The US markets made a flat closing in last session, despite making a good recovery in the latter part of the trade, though Nasdaq managed to extend its gains. The Asian markets have made mostly a positive start; however the Chinese market was once again trading in red, heading for its worst monthly drop in almost six years.

Back home, F&O expiry session turned out to be a fabulous day of trade for the Indian equity markets, where frontline gauges garnered gains of over half a percentage point to recapture their crucial 27,700 (Sensex) and 8,400 (Nifty) bastions. Markets traded in green throughout the session as sentiments remained up-beat with reports suggesting that the Union Cabinet has approved amendments to the GST bill to compensate states for revenue loss for five years on introduction of the uniform nationwide indirect tax regime, as has been suggested by Rajya Sabha Select Committee. Some support also came with a statement of World Bank official that India has the potential to become a multi-trillion dollar economy with a per capita income of about $40,000 by 2050 if it manages to grow at seven percent annually for the next 30-35 years. Marketmen also got some encouragement with global rating agency, Moody’s latest report stating that India’s true potential of GDP growth rate lies somewhere near 10%. It added that green shoots are slowly emerging, but the government's failure to deliver promised reforms is the major impediment. It also cautioned that GDP growth is not likely to rise above 7.5% if the government continues to overpromise and not deliver.

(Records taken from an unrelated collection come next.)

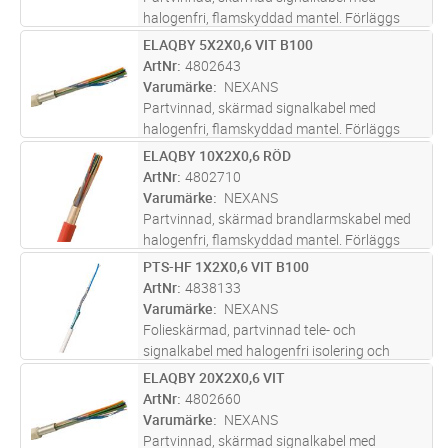
halogenfri, flamskyddad mantel. Förläggs
inom- och utomhus, även i mark i slang/rör.
ELAQBY 5X2X0,6 VIT B100
Lägg i kundvagn
M
Uppfyller brandkrav enligt CPR klass
ArtNr
4802643
Dcas2d2a2.
Varumärke
NEXANS
Partvinnad, skärmad signalkabel med
halogenfri, flamskyddad mantel. Förläggs
inom- och utomhus, även i mark i slang/rör.
ELAQBY 10X2X0,6 RÖD
Lägg i kundvagn
M
Uppfyller brandkrav enligt CPR klass
ArtNr
4802710
Dcas2d2a2.
Varumärke
NEXANS
Partvinnad, skärmad brandlarmskabel med
halogenfri, flamskyddad mantel. Förläggs
inom- och utomhus, även i mark i slang/rör.
PTS-HF 1X2X0,6 VIT B100
Lägg i kundvagn
M
Uppfyller brandkrav enligt CPR klass
ArtNr
4838133
Dcas2d2a2.
Varumärke
NEXANS
Folieskärmad, partvinnad tele- och
signalkabel med halogenfri isolering och
mantel. Används i tele- och
ELAQBY 20X2X0,6 VIT
Lägg i kundvagn
M
signalanläggningar där skärmad kabel
ArtNr
4802660
erfordras. Kabeln förläggs inomhus i fast
Varumärke
NEXANS
förläggning och
...läs mer
Partvinnad, skärmad signalkabel med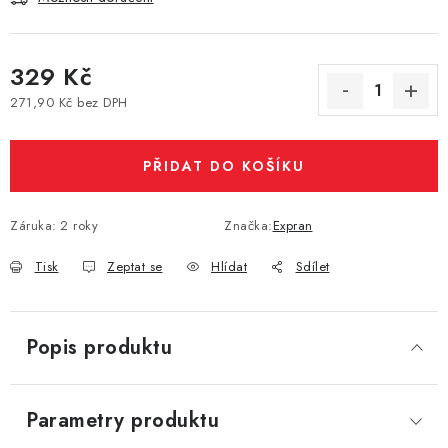
Vše o nákupu
Jak reklamovat či vrátit zboží
Recenze
Kontakty
Prodejny
Volná místa
329 Kč
271,90 Kč bez DPH
Měrná cena:
PŘIDAT DO KOŠÍKU
Záruka
:
2 roky
Značka:
Expran
Tisk
Zeptat se
Hlídat
Sdílet
Popis produktu
Parametry produktu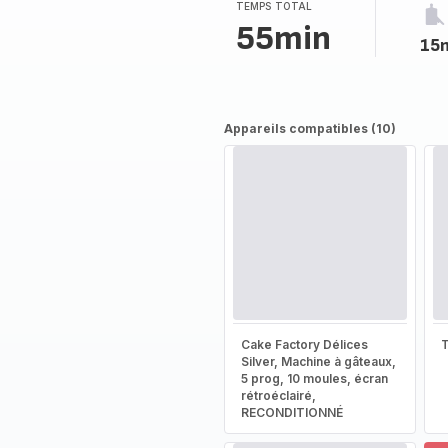
(moyenne)
TEMPS TOTAL
55min
15
Appareils compatibles (10)
Cake Factory Délices
T
Silver, Machine à gâteaux,
5 prog, 10 moules, écran
rétroéclairé,
RECONDITIONNÉ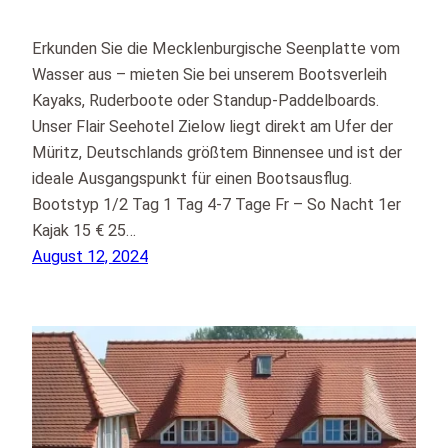
Erkunden Sie die Mecklenburgische Seenplatte vom
Wasser aus – mieten Sie bei unserem Bootsverleih
Kayaks, Ruderboote oder Standup-Paddelboards.
Unser Flair Seehotel Zielow liegt direkt am Ufer der
Müritz, Deutschlands größtem Binnensee und ist der
ideale Ausgangspunkt für einen Bootsausflug.
Bootstyp 1/2 Tag 1 Tag 4-7 Tage Fr – So Nacht 1er
Kajak 15 € 25…
August 12, 2024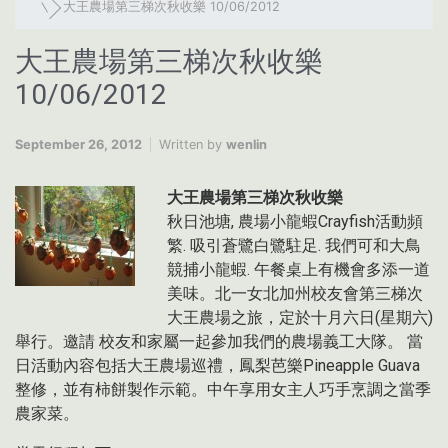
大王農場第三梯次秋收樂 10/06/2012
大王農場第三梯次秋收樂
10/06/2012
September 26, 2012
Written by
wenlin
大王農場第三梯次
秋收樂
秋日池塘, 農場小龍蝦Crayfish活動頻
繁. 吸引蒼鷺白鷺駐足. 我們可和大鳥
競捕小龍蝦. 午餐桌上有機會多添一道
美味。北一女北加州校友會第三梯次
大王農場之旅，定於十月六日(星期六)
舉行。邀請 校友和家屬一起參加我們的農場義工大隊。 當
日活動內容包括大王農場巡禮，鳳梨芭樂Pineapple Guava
整修，並有柿餅製作示範。中午享用女主人巧手烹調之當季
農家菜。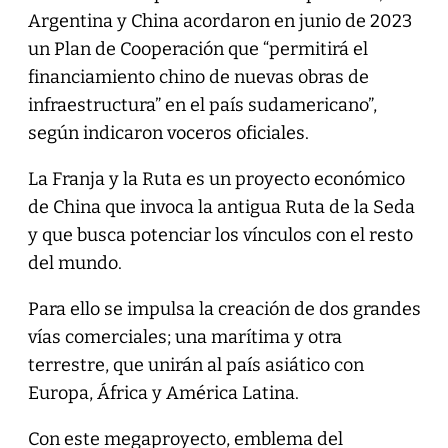
Argentina y China acordaron en junio de 2023
un Plan de Cooperación que “permitirá el
financiamiento chino de nuevas obras de
infraestructura” en el país sudamericano”,
según indicaron voceros oficiales.
La Franja y la Ruta es un proyecto económico
de China que invoca la antigua Ruta de la Seda
y que busca potenciar los vínculos con el resto
del mundo.
Para ello se impulsa la creación de dos grandes
vías comerciales; una marítima y otra
terrestre, que unirán al país asiático con
Europa, África y América Latina.
Con este megaproyecto, emblema del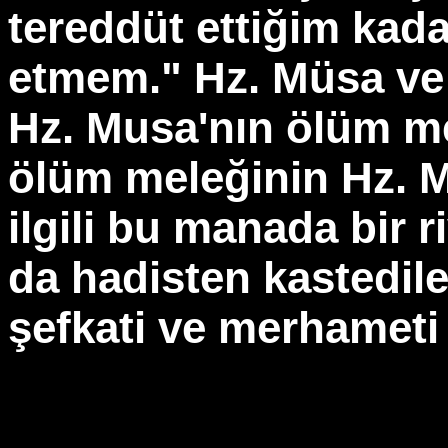
tereddüt ettiğim kada
etmem." Hz. Müsa ve
Hz. Musa'nın ölüm m
ölüm meleğinin Hz. M
ilgili bu manada bir r
da hadisten kastedile
şefkati ve merhameti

However, investors book some of their profits in second half of trade ahead of the expiry of July derivative contracts. On the global front, European counters traded in green in early deals, while the Asian markets ended mostly in red. Back home, there was broad based buying witnessed in the markets and apart from the blue chips, the broader markets too equally participated in the rally. Buying in infrastructure counter too aided the sentiments after the Union Cabinet approved creation of a Rs 20,000-crore National Investment and Infrastructure Fund (NIIF), a sort of sovereign fund, for development of infrastructure projects, including the stalled ones. Finally, the BSE Sensex surged by 141.92 points or 0.51% to 27705.35, while the CNX Nifty gained 46.75 points or 0.56% to 8421.80.